ATATÜRK ve BİR ŞARKI MASALI [Günay Tulun]

atatürk fotoğrafı ile ilgili görsel sonucu


Bilinen tarih boyunca günümüz İstanbul'unun bulunduğu topraklar üzerinde çok sayıda köy, kasaba ve kent kurulmuş. Zamanla hepsi yıkılmış, üzerlerine yenileri kurulmuş, onlar da yıkılmış... Konumu nedeniyle tarihin bilinmeyen dönemlerinde de aynı döngünün yaşanmış olması muhtemel. Hatta böyle bir iddia olsa "Gerçektir!" der, hemen inanırım.

Bu döngü, I. Constantin olarak bildiğimiz Roma İmparatoru Büyük Constantin yani "Gaivs Flavivs Valerivs Avrelivs Constantinvs"un İmparatorluk Roma'sındaki gibi yedi tepe üzerinde inşa ettirdiği Nova Roma'ya dek sürüp gitmiş.

Öncesini tam olarak bilemesek de Nova Roma'dan sonra, İstanbul'un tüm gelişimini biliyoruz. Kent aynı kalmış ama bir zaman sonra adı Constantinvs'un şehri anlamına gelen Constantinopolis'e evrilmiş. Osmanlı da aynı ismi kendi diline çevirerek Konstantiniyye olarak kullanmış. 
Bunu çok sayıda isim izlemiş. Onları ve İstanbul'un kuruluş öykülerini hazırlamakta olduğum İstanbul'la ilgili kitapta anlatmayı planlıyorum. 

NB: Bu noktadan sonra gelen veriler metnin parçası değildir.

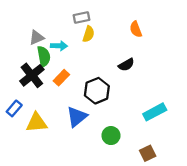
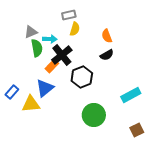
orange semicircle: (136, 29) -> (107, 36), moved
black cross: (32, 75) -> (62, 55), moved
blue triangle: (77, 117) -> (45, 88), moved
green circle: (111, 136) -> (94, 115), size x1.5
brown square: (148, 153) -> (137, 130), moved

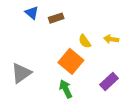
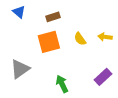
blue triangle: (32, 13) -> (19, 12), moved
orange square: (71, 61) -> (49, 42), moved, turned 35

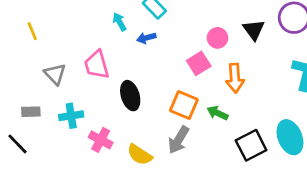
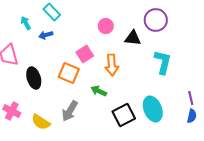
black triangle: (254, 30) -> (133, 38), moved, turned -48
pink circle: (217, 38) -> (106, 26), moved
orange square: (184, 105) -> (69, 73), moved

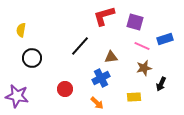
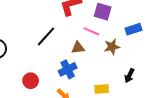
pink line: (142, 46) -> (91, 31), moved
brown star: (144, 68) -> (112, 47), moved

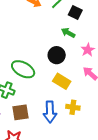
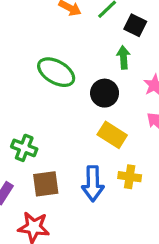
green arrow: (68, 33) -> (123, 57), turned 56
green ellipse: (23, 69) -> (56, 72), moved

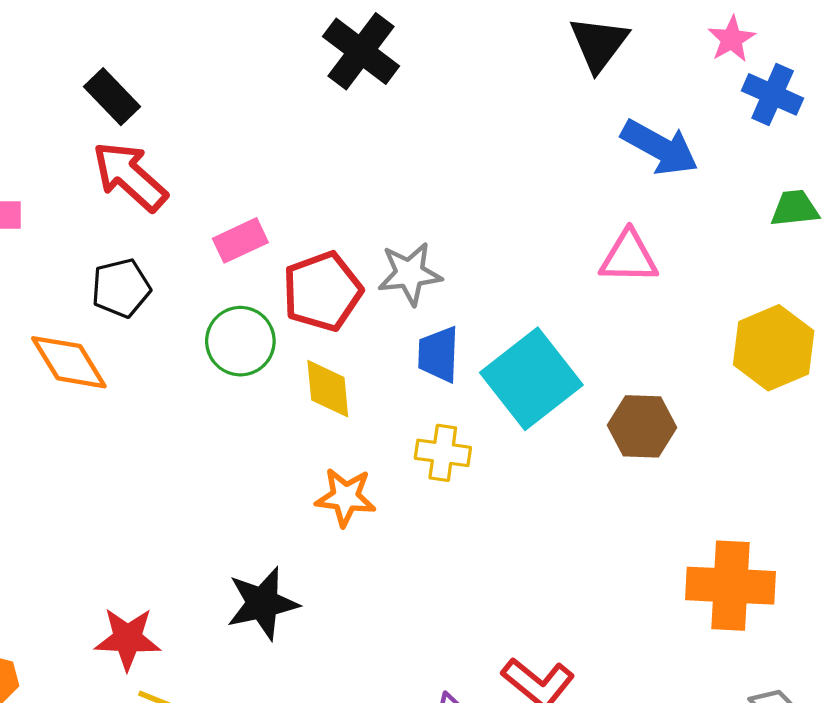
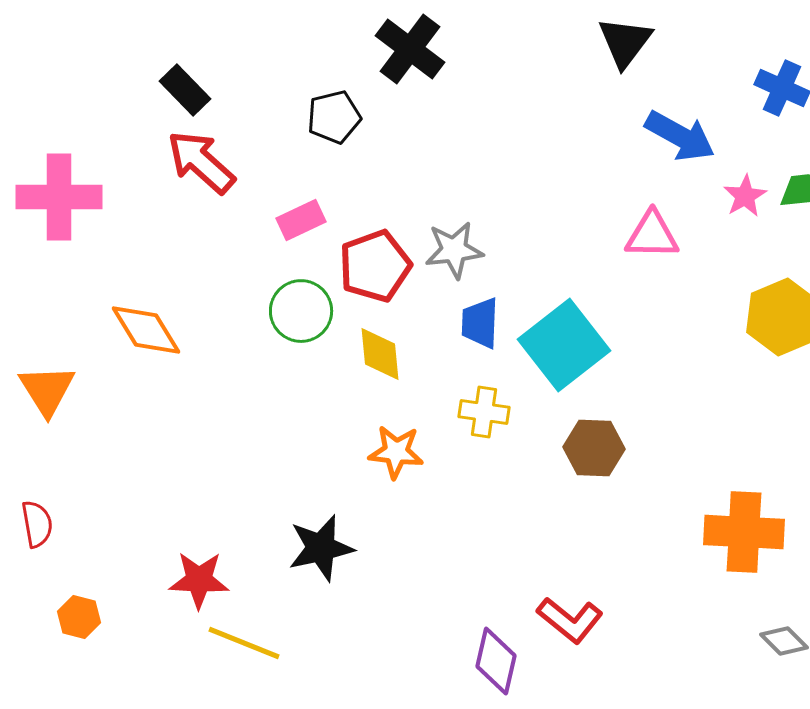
pink star: (732, 39) -> (745, 196), moved
black pentagon: (121, 288) -> (334, 117), moved
brown hexagon: (642, 426) -> (594, 448), moved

İSTANBUL ÜSTÜNE SAÇMALIKLAR
Sizleri bilmem ama İstanbul'a hâlâ Constantinople, Constantinopolis, Kostantiniyye, Kostantinapolis denmesi tüylerimi diken diken ediyor. Buna genelde sosyal medya denen olguda rastlıyorum. Üçüncü harf olan "n"yi devreden çıkartarak telaffuz ettikleri Kostantiniyye'yi daha çok dincilerle Osmanlıcılar, diğerleriniyse çok bilgili görünmeye çalışan zübüktrük aydıncıvıklarla yurt dışında eğitim almış özentili tipler kullanıyor. Bu arada 1989 ila 1993 yılları arasında bu kez iki yanlış harfle adlandırılmış bir gazete bile yayınlandı: "Kostantıniyye Haberleri"...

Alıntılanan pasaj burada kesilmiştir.